Recent news that housing prices are beginning to rise after a six-year slump in certain cities, such as San Francisco and Seattle to Miami, makes for good headlines, but it does not mean this is a national event. Nor does it mean that home prices will appreciate any time soon to their pre-crash levels. It is this later event which should be of concern to any new home buyer.
–Housing has become the largest single financial asset among American families, especially among homeowners headed by the age group approaching retirement (usually age 55-64). However, the dramatic and historic decrease in housing values of approximately $400 billion between 2007 to mid-2008 has significantly altered the retirement plans of many Americans.
–Housing price increases cannot remain stable without a commensurate increase in real wage growth.

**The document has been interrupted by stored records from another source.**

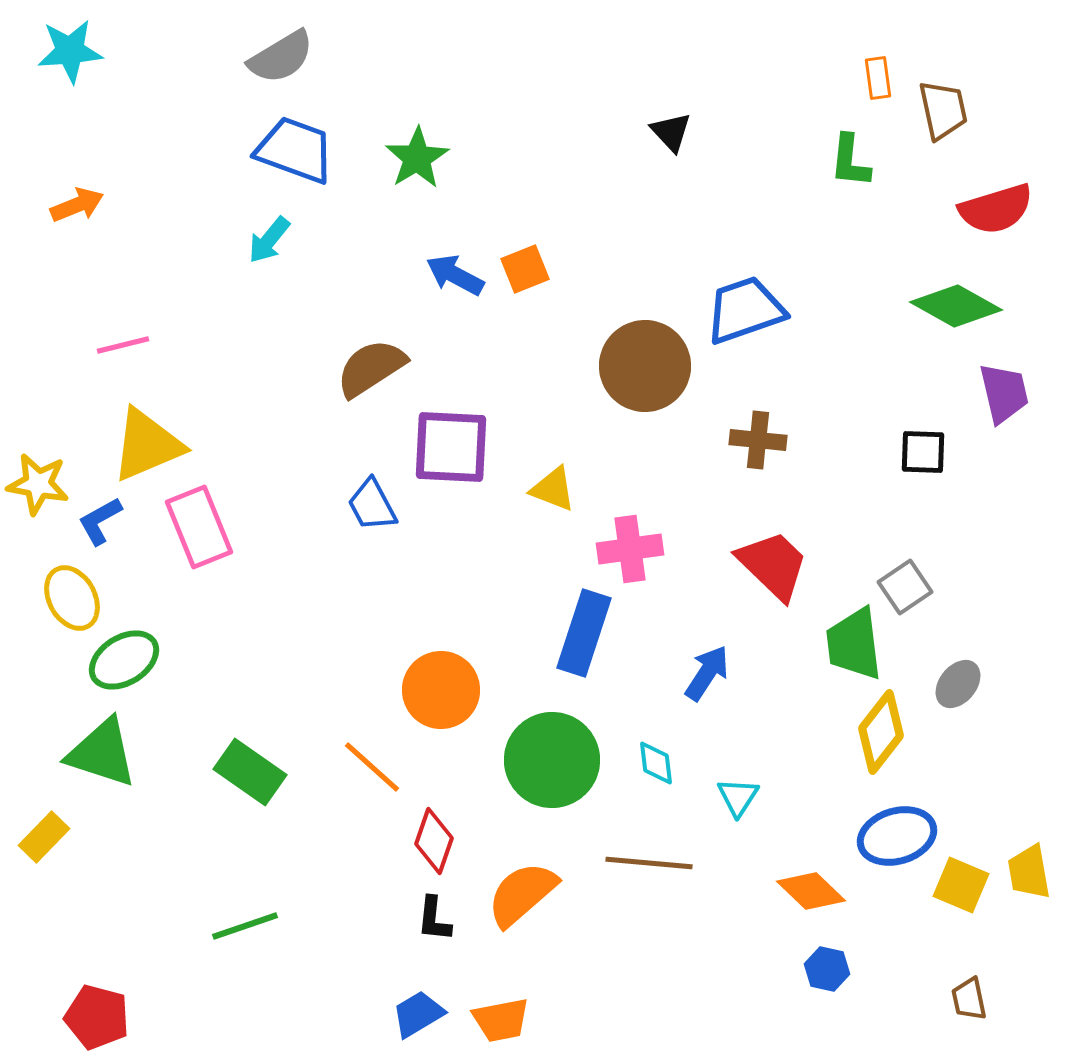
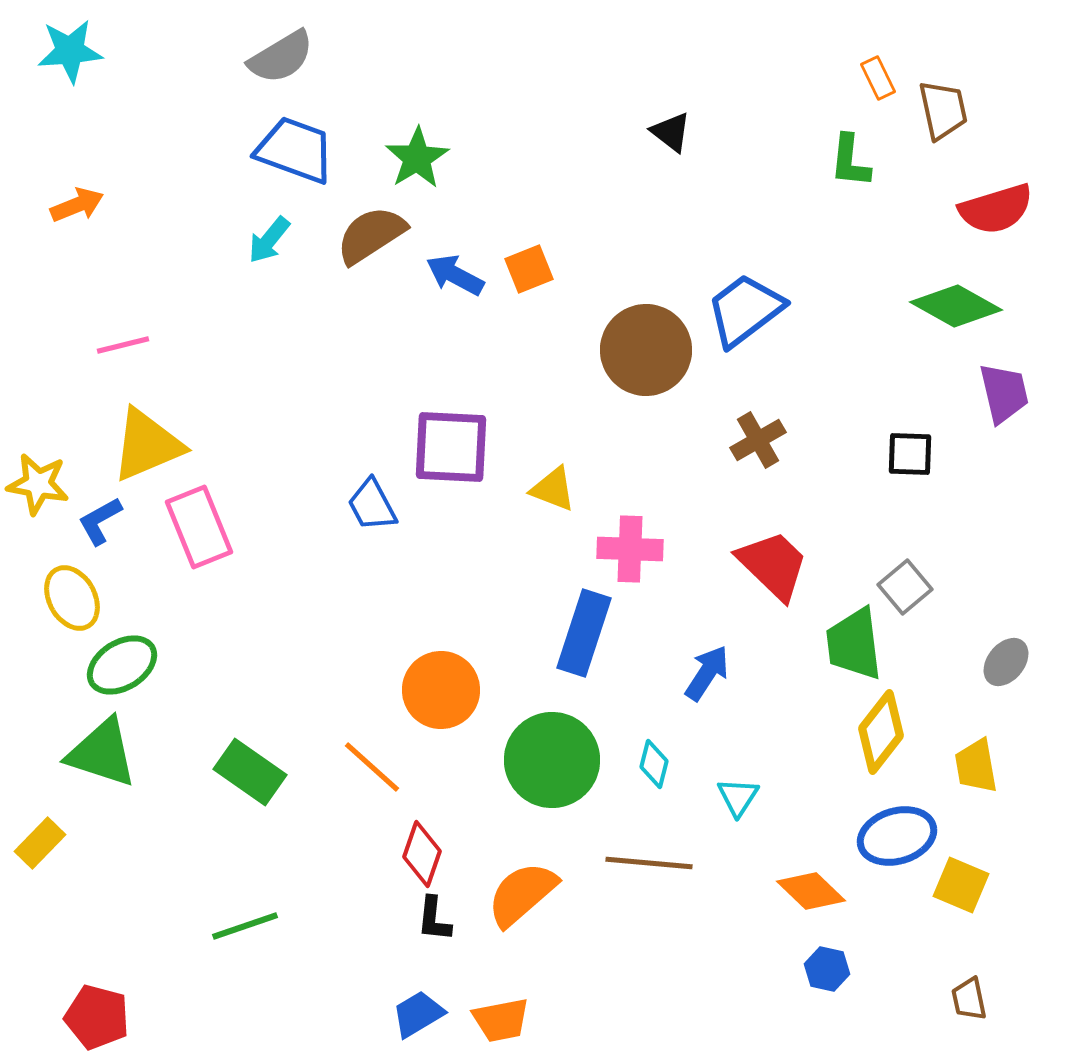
orange rectangle at (878, 78): rotated 18 degrees counterclockwise
black triangle at (671, 132): rotated 9 degrees counterclockwise
orange square at (525, 269): moved 4 px right
blue trapezoid at (745, 310): rotated 18 degrees counterclockwise
brown circle at (645, 366): moved 1 px right, 16 px up
brown semicircle at (371, 368): moved 133 px up
brown cross at (758, 440): rotated 36 degrees counterclockwise
black square at (923, 452): moved 13 px left, 2 px down
pink cross at (630, 549): rotated 10 degrees clockwise
gray square at (905, 587): rotated 6 degrees counterclockwise
green ellipse at (124, 660): moved 2 px left, 5 px down
gray ellipse at (958, 684): moved 48 px right, 22 px up
cyan diamond at (656, 763): moved 2 px left, 1 px down; rotated 21 degrees clockwise
yellow rectangle at (44, 837): moved 4 px left, 6 px down
red diamond at (434, 841): moved 12 px left, 13 px down
yellow trapezoid at (1029, 872): moved 53 px left, 106 px up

If house prices increase without higher wages, it just means a new bubble has started. That is what happened from 2000 to 2006 when house prices rose by 100%, while incomes rose by only 2%, according to data cited in the book Aftershock, by David Wiedemer, Robert Wiedemer and Cindy Spitzer. And just as the authors state, home price increases in trendy cities like San Francisco or Miami are more of a danger signal when they happen in a flat economy, which is certainly what we have today.
Nor can house prices increase until the household debt to income level decreases significantly, as this chart shows.
So rather than rejoice that home prices are rising, more astute people should wonder why they are rising if people are not making more money.
Negative Housing Prices, Negative Wealth Creation
This decrease in home prices has a compounding effect on diminishing individual wealth and is especially acute among people approaching retirement age who will now have to consider working longer.
The decrease in housing values is especially important since home ownership increases with age. As a result, older people rely more on their home equity as a source of wealth and as insurance against unforeseen negative life events, such as a serious illness or the death of a spouse.
The house price decline is more important since this loss cannot be quickly recovered through stock market gains, primarily because stock ownership is significantly less prevalent than home ownership. The decline is more important since home value appreciation typically occurs over decades, so recovering the equity that vanished will not be an overnight event.
To make matters worse, the time-to-recovery in home price declines is measured in a matter of years, not months. Without wage gain, and if he Republican plan to shift more health expenses to workers gets enacted, workers can forget about significant home price increase. This will happen simply because no one will have the extra money to put into a new home down payment and purchase.
Who Will You Sell the House to at a Profit?
This leads us to the other critical discussion that is not mentioned by advocates of the real estate recovery: Who will you sell your house to at a profit in five of 10 years?
That’s the key question which transforms a house from being a mere shelter to an investment. Now, there is nothing wrong with a houses being just a place to raise your family, but if Americans want to regain traction as a wealth-building nation, the house has to become an appreciating financial asset again. That means it has to appreciate in price to an extent that a new buyer can pay the new, higher price. For that to happen, their savings have to grow above the inflation rate.
But that simple assumption is threatened because real wages are not growing. Since 2007, wages have not grown. From 1973 until 2006, the average hourly wage as U.S. workers went from $18.90 to $21.34., according to the Economic Policy Institute. That translates into a meager 13% increase in 33 years, or abound 0.4% per year. If you factor in wages and benefits, the median worker’s pay package rose just 0.2% per year from 1983 to 1989. Even worse, if that is possible, from 2002 to 2007, worker compensation did not increase at all.
What this means is that the average worker’s pay has been stagnant since the 1970s, or about the time Ronald reign took office. (He was president from 1981to 1989, which is about the time when workers’ real wages began to stagnate.)
So when the media reports that housing “is on the rebound” and “moving higher,” take it with a grain of salt. Yes, the price of a house is more attractive because of the record-low interest rates, but that has nothing to do with the potential for home price appreciation, which is the primary engine behind rebuilding the huge amount of wealth that has been lost since the start of the great recession in mind-2007. For that to happen, real wages for most Americans has to increase.
But if the Republicans advance their plans to privatize Social Security into a fee-laden, limited investment offering that will become subject to increasing market volatility, your newly-privatized Social Security accounts will become the liquidity pool for the growing financial class. If that happens, your house will become just a shelter and never an investment. That’s one vision of the new America if real wages stagnate and Social Security is privatized.